Tuesday, August 20, 2013

Friendly atheist discussing millennials leaving the church on CNN.

Hemant Mehta from Friendly Atheist had a discussion on CNN with an evangelical blogger named Rachel Evens about why people are leaving the church.

What I found interesting about the evangelical’s statements is that I actually started out agreeing with her. She begins by saying that people are leaving the church by failing to stay relevant. She acknowledges that the church is loosing relevance to many people and it’s attempts to become more “hip” are generally not working. The church is failing to attract members by modernizing their services with worship bands and laid back dress codes etc. This is true enough.

The part where she looses the plot is that she seems to think the reason the church is loosing relevance is that people want a more “traditional faith.” She doesn’t explain exactly what she means by this but all I can assume is that she means they want church's are have more traditional liturgy, theology, or perhaps both.

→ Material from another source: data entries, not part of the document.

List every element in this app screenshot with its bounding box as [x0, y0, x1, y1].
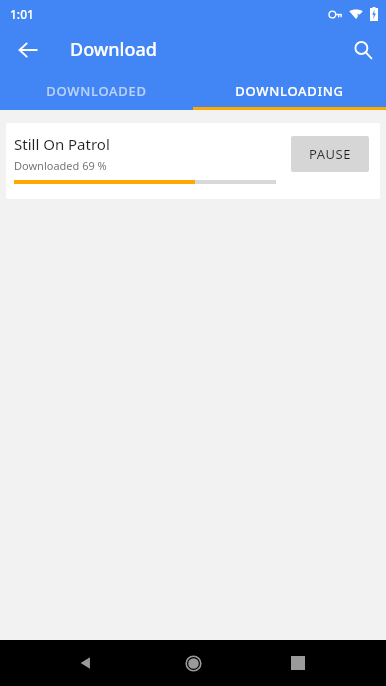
button[interactable]: Search — [343, 30, 383, 70]
staticText: DOWNLOADED — [46, 82, 147, 100]
button[interactable]: Recent apps — [278, 643, 318, 683]
button[interactable]: Back — [8, 30, 48, 70]
staticText: Download — [70, 37, 157, 62]
staticText: DOWNLOADING — [235, 82, 344, 100]
staticText: 1:01 — [10, 6, 34, 22]
button[interactable]: DOWNLOADED — [0, 74, 193, 108]
staticText: Still On Patrol — [14, 134, 110, 154]
button[interactable]: PAUSE — [291, 136, 369, 172]
staticText: Downloaded 69 % — [14, 158, 107, 173]
button[interactable]: Home — [173, 643, 213, 683]
staticText: PAUSE — [309, 145, 351, 163]
button[interactable]: DOWNLOADING — [193, 74, 386, 108]
button[interactable]: Still On Patrol — [6, 123, 380, 199]
button[interactable]: Back — [66, 643, 106, 683]
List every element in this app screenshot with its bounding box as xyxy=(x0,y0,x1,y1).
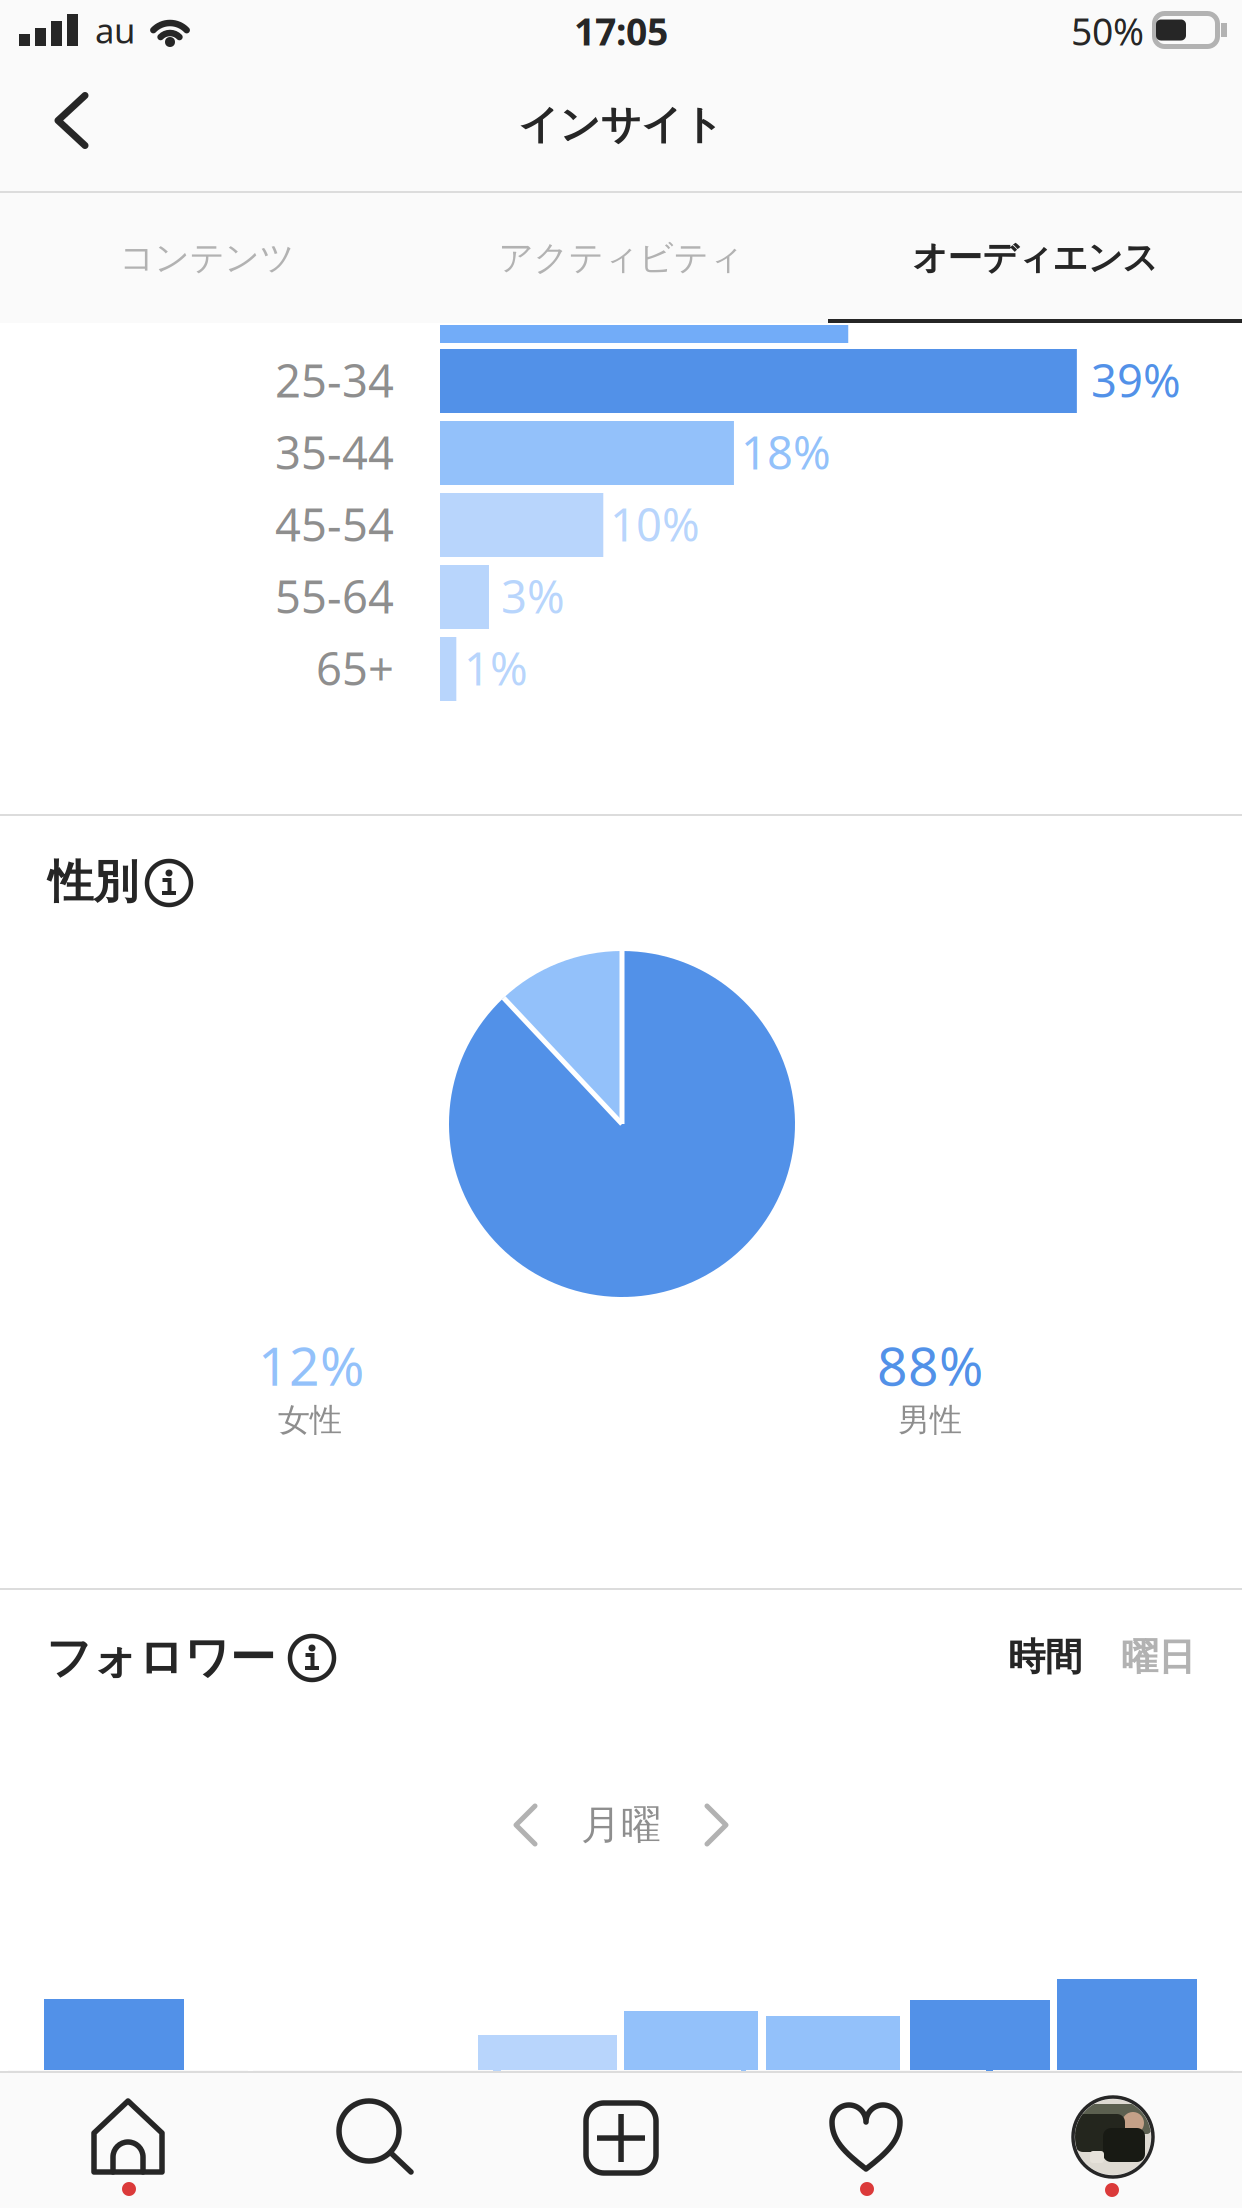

In this I think she engages in exactly the same flaw in thinking that caused the church to start trying to become more “hip.” to begin with. That is, she puts style before substance.

539511344_bd789b8570This isn’t a new thing, back when I was a believer back in the 90’s was when this tread really took of the ground. Christian music was just taking off and it was full of musicians who seemed to be copying the sounds of popular “secular” bands. The market was being flooded with Christian T-shirts that parodied popular logos. We though we were being funny and creative even though we were doing neither of those things. These trends still continues today.

The issue was that Christianity was already loosing relevance before this trend started. The thing is that evangelicals define their morality and their ideals about how the world works on the Bible, and that book isn’t changing, so they are caught between two opposing forces. Trying to stay relevant on the one hand and trying to stay true to their religious beliefs on the other.

They found only one way to balance these things, which was to change the style. There was a surge of churches that sprung up who used a worship band instead of a piano or organ. They had relaxed dress codes, and even the preachers would wear t-shirts and jeans. Maybe the youth minister even had an earing. These churches thought of themselves as “hip,” and thought surely the youth of today will take them seriously now. Unfortunately it hasn’t really happened that way. However, it’s not because the youth want a more traditional experience as Evens claims, but because the church is fundamentally the same traditional organization it’s always been just with some new windows dressing. It didn’t work for the same reason that you can’t repair a house with a rotten foundation by slapping on a new coat of paint. The church thought a couple of guitars and some blue jeans would convince us they had modernized while allowing them to continue doing business as usual. It didn’t work.